Your assignment: Go through the records below from the first line and print each one exactly, stopping after the line that contains "sizlere daha iyiyi". Do not print pictures or anything past that line.

►

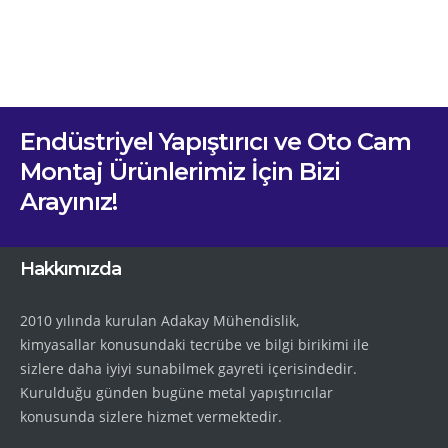
Endüstriyel Yapıştırıcı ve Oto Cam
Montaj Ürünlerimiz İçin Bizi
Arayınız!
Hakkımızda
2010 yılında kurulan Adakay Mühendislik,
kimyasallar konusundaki tecrübe ve bilgi birikimi ile
sizlere daha iyiyi sunabilmek gayreti içerisindedir.
Kurulduğu günden bugüne metal yapıştırıcılar
konusunda sizlere hizmet vermektedir.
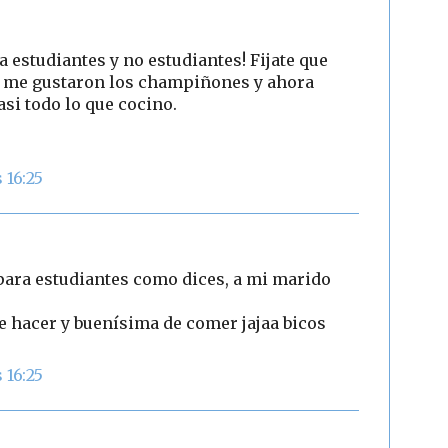
ra estudiantes y no estudiantes! Fijate que
o me gustaron los champiñones y ahora
asi todo lo que cocino.
 16:25
o para estudiantes como dices, a mi marido
de hacer y buenísima de comer jajaa bicos
 16:25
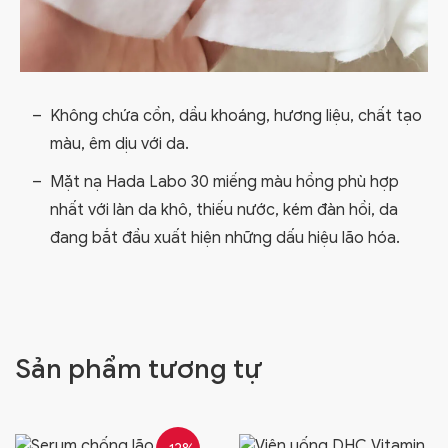
Không chứa cồn, dầu khoáng, hương liệu, chất tạo
màu, êm dịu với da.
Mặt nạ Hada Labo 30 miếng màu hồng phù hợp
nhất với làn da khô, thiếu nước, kém đàn hồi, da
đang bắt đầu xuất hiện những dấu hiệu lão hóa.
Sản phẩm tương tự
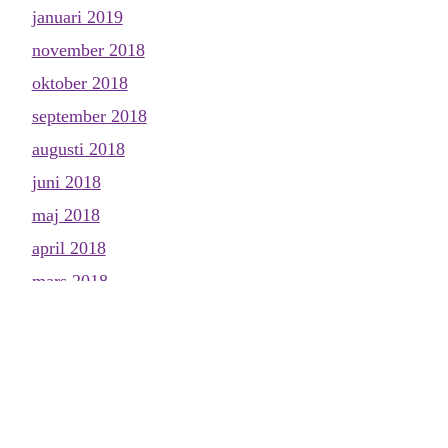
januari 2019
november 2018
oktober 2018
september 2018
augusti 2018
juni 2018
maj 2018
april 2018
mars 2018
februari 2018
januari 2018
december 2017
november 2017
oktober 2017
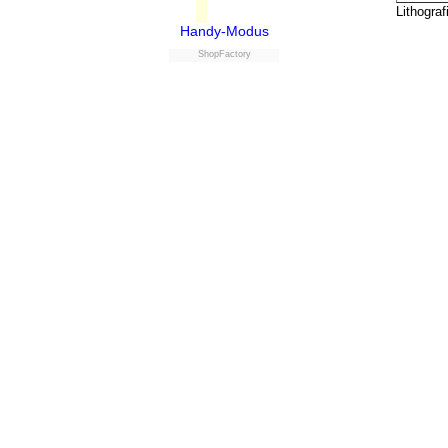
Lithograf
tief schw
Handy-Modus
ShopFactory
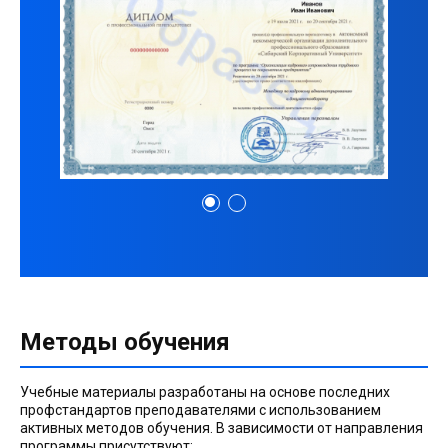
Методы обучения
Учебные материалы разработаны на основе последних
профстандартов преподавателями с использованием
активных методов обучения. В зависимости от направления
программы присутствуют:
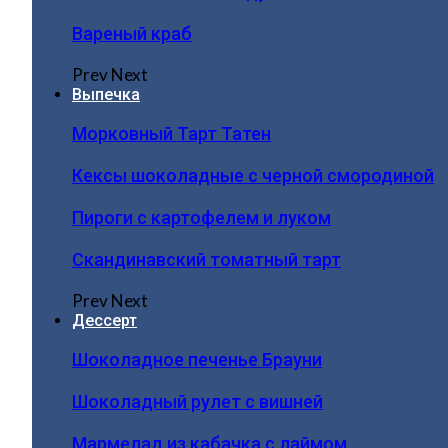
Вареный краб
Prev
Next
Выпечка
Морковный Тарт Татен
Кексы шоколадные с черной смородиной
Пироги c картофелем и луком
Скандинавский томатный тарт
Prev
Next
Дессерт
Шоколадное печенье Брауни
Шоколадный рулет с вишней
Мармелад из кабачка с лаймом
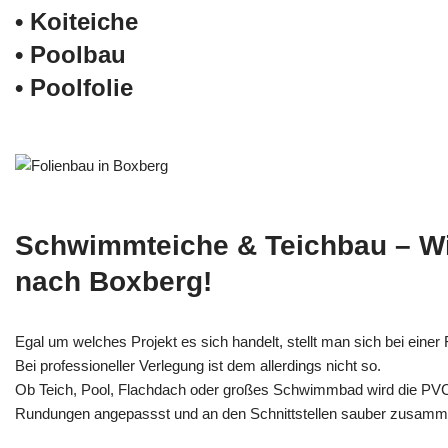
• Koiteiche
• Poolbau
• Poolfolie
Schwimmteiche & Teichbau – W
nach Boxberg!
Egal um welches Projekt es sich handelt, stellt man sich bei einer F
Bei professioneller Verlegung ist dem allerdings nicht so.
Ob Teich, Pool, Flachdach oder großes Schwimmbad wird die PV
Rundungen angepassst und an den Schnittstellen sauber zusamm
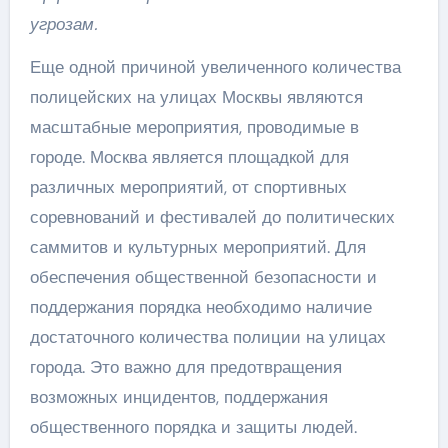
угрозам.
Еще одной причиной увеличенного количества
полицейских на улицах Москвы являются
масштабные мероприятия, проводимые в
городе. Москва является площадкой для
различных мероприятий, от спортивных
соревнований и фестивалей до политических
саммитов и культурных мероприятий. Для
обеспечения общественной безопасности и
поддержания порядка необходимо наличие
достаточного количества полиции на улицах
города. Это важно для предотвращения
возможных инцидентов, поддержания
общественного порядка и защиты людей.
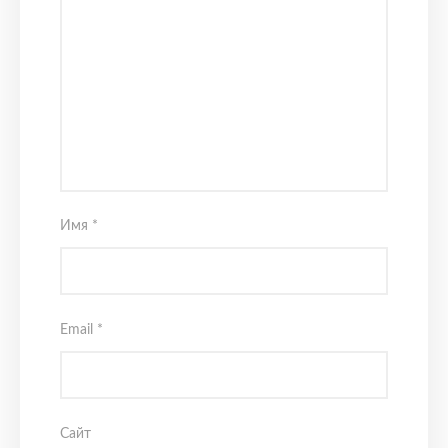
Имя
*
Email
*
Сайт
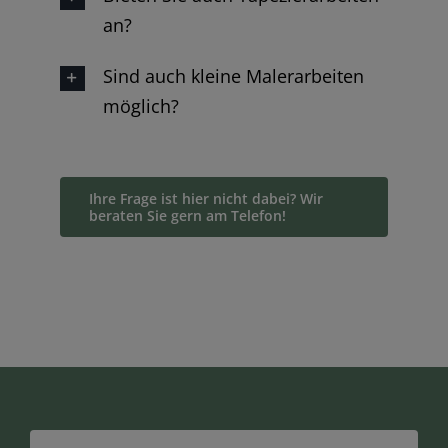
an?
Sind auch kleine Malerarbeiten
möglich?
Ihre Frage ist hier nicht dabei? Wir
beraten Sie gern am Telefon!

◄

Answer space:
Endüstriyel Yapıştırıcı ve Oto Cam
Montaj Ürünlerimiz İçin Bizi
Arayınız!
Hakkımızda
2010 yılında kurulan Adakay Mühendislik,
kimyasallar konusundaki tecrübe ve bilgi birikimi ile
sizlere daha iyiyi sunabilmek gayreti içerisindedir.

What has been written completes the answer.